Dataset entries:

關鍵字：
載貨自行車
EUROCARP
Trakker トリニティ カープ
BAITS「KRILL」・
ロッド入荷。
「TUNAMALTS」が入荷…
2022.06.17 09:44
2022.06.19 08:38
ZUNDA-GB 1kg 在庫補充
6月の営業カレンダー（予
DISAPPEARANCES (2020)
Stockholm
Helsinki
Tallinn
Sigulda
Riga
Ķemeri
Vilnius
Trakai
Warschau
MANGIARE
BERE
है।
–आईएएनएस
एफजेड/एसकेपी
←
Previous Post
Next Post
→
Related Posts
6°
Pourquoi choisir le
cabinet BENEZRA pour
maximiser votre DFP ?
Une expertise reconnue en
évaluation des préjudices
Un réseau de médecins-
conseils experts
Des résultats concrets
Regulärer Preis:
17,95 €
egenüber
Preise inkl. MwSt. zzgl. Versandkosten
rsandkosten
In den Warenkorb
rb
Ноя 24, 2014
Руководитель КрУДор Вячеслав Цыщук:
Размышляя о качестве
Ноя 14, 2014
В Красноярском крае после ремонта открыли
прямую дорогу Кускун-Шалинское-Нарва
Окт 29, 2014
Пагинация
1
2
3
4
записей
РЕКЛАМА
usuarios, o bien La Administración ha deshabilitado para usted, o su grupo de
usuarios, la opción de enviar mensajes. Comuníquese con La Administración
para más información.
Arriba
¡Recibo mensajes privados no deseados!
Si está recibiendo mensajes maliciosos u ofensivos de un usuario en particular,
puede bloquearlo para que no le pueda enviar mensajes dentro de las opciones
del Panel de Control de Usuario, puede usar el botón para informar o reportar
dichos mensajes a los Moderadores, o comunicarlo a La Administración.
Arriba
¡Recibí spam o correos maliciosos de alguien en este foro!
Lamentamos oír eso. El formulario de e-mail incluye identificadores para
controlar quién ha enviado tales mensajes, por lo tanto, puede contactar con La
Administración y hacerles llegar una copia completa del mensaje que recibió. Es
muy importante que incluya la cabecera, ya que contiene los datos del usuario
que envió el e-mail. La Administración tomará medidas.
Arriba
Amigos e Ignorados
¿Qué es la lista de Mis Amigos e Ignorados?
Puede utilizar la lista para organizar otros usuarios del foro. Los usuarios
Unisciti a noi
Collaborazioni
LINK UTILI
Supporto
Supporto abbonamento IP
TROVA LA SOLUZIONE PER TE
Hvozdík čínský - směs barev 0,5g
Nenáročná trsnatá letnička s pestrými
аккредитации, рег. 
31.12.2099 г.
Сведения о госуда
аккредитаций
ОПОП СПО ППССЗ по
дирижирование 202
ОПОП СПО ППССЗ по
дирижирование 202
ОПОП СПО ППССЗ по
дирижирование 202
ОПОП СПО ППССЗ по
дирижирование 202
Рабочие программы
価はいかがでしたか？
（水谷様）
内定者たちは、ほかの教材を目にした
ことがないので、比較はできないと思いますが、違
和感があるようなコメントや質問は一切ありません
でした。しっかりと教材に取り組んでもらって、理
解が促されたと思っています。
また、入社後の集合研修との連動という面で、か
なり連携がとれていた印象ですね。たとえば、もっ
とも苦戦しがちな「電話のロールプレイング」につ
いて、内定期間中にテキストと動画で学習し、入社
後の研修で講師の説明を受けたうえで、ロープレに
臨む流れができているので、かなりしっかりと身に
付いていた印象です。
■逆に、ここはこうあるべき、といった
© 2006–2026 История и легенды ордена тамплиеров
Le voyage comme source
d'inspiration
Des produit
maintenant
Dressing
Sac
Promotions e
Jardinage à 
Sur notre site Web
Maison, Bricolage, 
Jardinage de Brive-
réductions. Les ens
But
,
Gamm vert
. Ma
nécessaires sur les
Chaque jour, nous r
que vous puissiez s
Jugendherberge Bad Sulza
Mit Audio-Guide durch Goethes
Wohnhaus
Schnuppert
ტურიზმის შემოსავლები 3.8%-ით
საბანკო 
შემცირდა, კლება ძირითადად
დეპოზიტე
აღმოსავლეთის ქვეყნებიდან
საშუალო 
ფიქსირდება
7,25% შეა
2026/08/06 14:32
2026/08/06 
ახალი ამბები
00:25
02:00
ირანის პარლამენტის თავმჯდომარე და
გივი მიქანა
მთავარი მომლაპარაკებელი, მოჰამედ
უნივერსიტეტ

◆ **Exercise directions**: Would you mind copying all of the records exactly?

◆ **Answer area**:
關鍵字：
載貨自行車
EUROCARP
Trakker トリニティ カープ
BAITS「KRILL」・
ロッド入荷。
「TUNAMALTS」が入荷…
2022.06.17 09:44
2022.06.19 08:38
ZUNDA-GB 1kg 在庫補充
6月の営業カレンダー（予
DISAPPEARANCES (2020)
Stockholm
Helsinki
Tallinn
Sigulda
Riga
Ķemeri
Vilnius
Trakai
Warschau
MANGIARE
BERE
है।
–आईएएनएस
एफजेड/एसकेपी
←
Previous Post
Next Post
→
Related Posts
6°
Pourquoi choisir le
cabinet BENEZRA pour
maximiser votre DFP ?
Une expertise reconnue en
évaluation des préjudices
Un réseau de médecins-
conseils experts
Des résultats concrets
Regulärer Preis:
17,95 €
egenüber
Preise inkl. MwSt. zzgl. Versandkosten
rsandkosten
In den Warenkorb
rb
Ноя 24, 2014
Руководитель КрУДор Вячеслав Цыщук:
Размышляя о качестве
Ноя 14, 2014
В Красноярском крае после ремонта открыли
прямую дорогу Кускун-Шалинское-Нарва
Окт 29, 2014
Пагинация
1
2
3
4
записей
РЕКЛАМА
usuarios, o bien La Administración ha deshabilitado para usted, o su grupo de
usuarios, la opción de enviar mensajes. Comuníquese con La Administración
para más información.
Arriba
¡Recibo mensajes privados no deseados!
Si está recibiendo mensajes maliciosos u ofensivos de un usuario en particular,
puede bloquearlo para que no le pueda enviar mensajes dentro de las opciones
del Panel de Control de Usuario, puede usar el botón para informar o reportar
dichos mensajes a los Moderadores, o comunicarlo a La Administración.
Arriba
¡Recibí spam o correos maliciosos de alguien en este foro!
Lamentamos oír eso. El formulario de e-mail incluye identificadores para
controlar quién ha enviado tales mensajes, por lo tanto, puede contactar con La
Administración y hacerles llegar una copia completa del mensaje que recibió. Es
muy importante que incluya la cabecera, ya que contiene los datos del usuario
que envió el e-mail. La Administración tomará medidas.
Arriba
Amigos e Ignorados
¿Qué es la lista de Mis Amigos e Ignorados?
Puede utilizar la lista para organizar otros usuarios del foro. Los usuarios
Unisciti a noi
Collaborazioni
LINK UTILI
Supporto
Supporto abbonamento IP
TROVA LA SOLUZIONE PER TE
Hvozdík čínský - směs barev 0,5g
Nenáročná trsnatá letnička s pestrými
аккредитации, рег. 
31.12.2099 г.
Сведения о госуда
аккредитаций
ОПОП СПО ППССЗ по
дирижирование 202
ОПОП СПО ППССЗ по
дирижирование 202
ОПОП СПО ППССЗ по
дирижирование 202
ОПОП СПО ППССЗ по
дирижирование 202
Рабочие программы
価はいかがでしたか？
（水谷様）
内定者たちは、ほかの教材を目にした
ことがないので、比較はできないと思いますが、違
和感があるようなコメントや質問は一切ありません
でした。しっかりと教材に取り組んでもらって、理
解が促されたと思っています。
また、入社後の集合研修との連動という面で、か
なり連携がとれていた印象ですね。たとえば、もっ
とも苦戦しがちな「電話のロールプレイング」につ
いて、内定期間中にテキストと動画で学習し、入社
後の研修で講師の説明を受けたうえで、ロープレに
臨む流れができているので、かなりしっかりと身に
付いていた印象です。
■逆に、ここはこうあるべき、といった
© 2006–2026 История и легенды ордена тамплиеров
Le voyage comme source
d'inspiration
Des produit
maintenant
Dressing
Sac
Promotions e
Jardinage à 
Sur notre site Web
Maison, Bricolage, 
Jardinage de Brive-
réductions. Les ens
But
,
Gamm vert
. Ma
nécessaires sur les
Chaque jour, nous r
que vous puissiez s
Jugendherberge Bad Sulza
Mit Audio-Guide durch Goethes
Wohnhaus
Schnuppert
ტურიზმის შემოსავლები 3.8%-ით
საბანკო 
შემცირდა, კლება ძირითადად
დეპოზიტე
აღმოსავლეთის ქვეყნებიდან
საშუალო 
ფიქსირდება
7,25% შეა
2026/08/06 14:32
2026/08/06 
ახალი ამბები
00:25
02:00
ირანის პარლამენტის თავმჯდომარე და
გივი მიქანა
მთავარი მომლაპარაკებელი, მოჰამედ
უნივერსიტეტ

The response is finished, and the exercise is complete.